1. Last night Sox second baseman Euro Bellhorn (Note: Who is not a looker. Jose can’t believe women find him attractive.) broke two of baseball’s greatest records. He became the Red Sox single season strike out king and the major league single season switch hitting strike out king.

But where was the celebration? Where was the sign on the green monster counting up as Bellhorn inched closer to the magic numbers of 161 and 162? Where were Butch Hobson’s children hugging Bellhorn, with tears in their eyes, knowing that their father had been almost erased from the record books. From now on, their father is the Sox strike out king no more. The only records Butch Hobson holds now is the most Sox games managed while high on cocaine. (Note: And Jose has doubts about that one. All of the signs certainly suggest Grady was on crack last year.) Why didn’t Bellhorn have a special glove with 161 and 162 embroidered on them? Why didn’t Special K cereal or Kmart sponsor the event? Why wasn’t the game stopped so the commissioner could present Bellhorn with a K car? Why didn’t the Bills invite him to Buffalo to run the K Gun offense? Why is there no parade down K street in Southie?

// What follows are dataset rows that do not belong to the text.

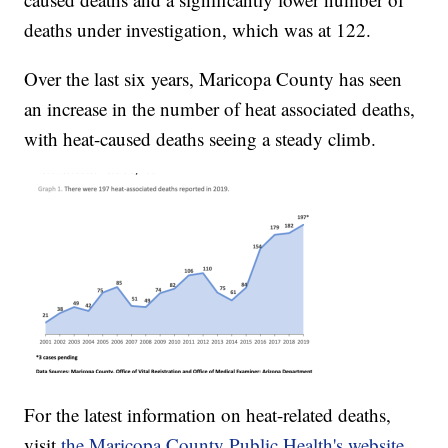
deaths under investigation, which was at 122.
Over the last six years, Maricopa County has seen
an increase in the number of heat associated deaths,
with heat-caused deaths seeing a steady climb.
For the latest information on heat-related deaths,
visit
the Maricopa County Public Health's website.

And Belhorn’s accomplishment is special. In this day and age, when so many records are tainted by allegations of steroid use, no one has suggested that Bellhorn used performance enhancing drugs to help him strike out more often. Baseball is supposed to be the sport, more than any other, that honors its records and its history. Last night that didn’t happen, and it’s just sad.

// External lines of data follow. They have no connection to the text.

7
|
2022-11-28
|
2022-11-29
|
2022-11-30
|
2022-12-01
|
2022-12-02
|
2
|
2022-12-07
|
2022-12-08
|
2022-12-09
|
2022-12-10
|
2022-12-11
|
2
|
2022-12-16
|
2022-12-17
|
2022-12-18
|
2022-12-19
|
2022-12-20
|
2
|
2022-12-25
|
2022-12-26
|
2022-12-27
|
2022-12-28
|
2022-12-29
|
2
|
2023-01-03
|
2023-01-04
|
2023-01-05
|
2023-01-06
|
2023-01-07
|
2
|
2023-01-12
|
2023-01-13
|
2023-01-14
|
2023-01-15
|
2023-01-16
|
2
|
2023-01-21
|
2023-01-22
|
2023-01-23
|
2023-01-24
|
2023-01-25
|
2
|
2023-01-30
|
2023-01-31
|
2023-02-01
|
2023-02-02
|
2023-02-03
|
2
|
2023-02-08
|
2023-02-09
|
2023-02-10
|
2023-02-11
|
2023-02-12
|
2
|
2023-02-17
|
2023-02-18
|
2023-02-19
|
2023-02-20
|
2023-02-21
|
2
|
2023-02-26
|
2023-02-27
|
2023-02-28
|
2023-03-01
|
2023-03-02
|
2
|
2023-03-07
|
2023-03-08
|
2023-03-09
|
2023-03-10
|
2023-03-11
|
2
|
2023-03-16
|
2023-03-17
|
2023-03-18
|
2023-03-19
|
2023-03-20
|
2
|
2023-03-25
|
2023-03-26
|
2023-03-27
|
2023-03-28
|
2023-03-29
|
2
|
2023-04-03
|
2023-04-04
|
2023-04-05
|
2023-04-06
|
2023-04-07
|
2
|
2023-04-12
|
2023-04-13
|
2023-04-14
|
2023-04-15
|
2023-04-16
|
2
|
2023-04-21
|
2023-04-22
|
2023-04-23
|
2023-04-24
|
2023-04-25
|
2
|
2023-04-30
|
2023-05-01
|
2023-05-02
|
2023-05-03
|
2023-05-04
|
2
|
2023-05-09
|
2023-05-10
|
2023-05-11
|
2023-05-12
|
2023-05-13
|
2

2. Speaking of records, Jose set a record for opening day merchandise sales yesterday with 0.00. That’s right, Jose didn’t even buy his own stuff on Day 1. KEYS MERCHANDISE Pretty sweet, huh? Since that is the lowest possible number, Jose can never be expelled from the record books. Interestingly, those sales figures are identical to Keith Foulke’s ERA for the rest of the year. Spooky.

3. How amazing was Orlando Cabrera’s performance last night? He went from Bogota to Boston, to hero in one day with his walk off homer in the 12th. That said, there will be a price to pay. Apparently his wife was not happy with his decision to leave her side, but The OC, our hero, was willing to risk a life time of resentment to save the Red Sox. All in all, Jose thinks it was a good trade off. (Note: Though some one needs to explain jet lag to him. It is not something one gets on a trip from Columbia to Boston, as they are in the same time zone. One of Jose’s bosses tried this once. She was frazzled at a meeting and said, “I’m sorry I’m not completely organized, I just flew in and have a little jet lag. “Boss,” Jose replied. “Jose is almost sure that Miami is in the same time zone as Boston.” In related news, Jose had a hard time getting promoted at that company.)

But what’s more amazing still, is that in addition to playing shortstop for the Sox tonight, Cabrera also appears to be pitching for the Orioles, if Jose is to believe the papers. After all, there couldn’t be more than one Cabrera in baseball right? Right?

I'm Jose Melendez, (and not two clearly insane people) and those are my KEYS TO THE GAME.

1 comment:

Anonymous said...

Keys merchandise - are you kidding. Who other than the Melendez family would buy this stuff. I hope you keep inventory low.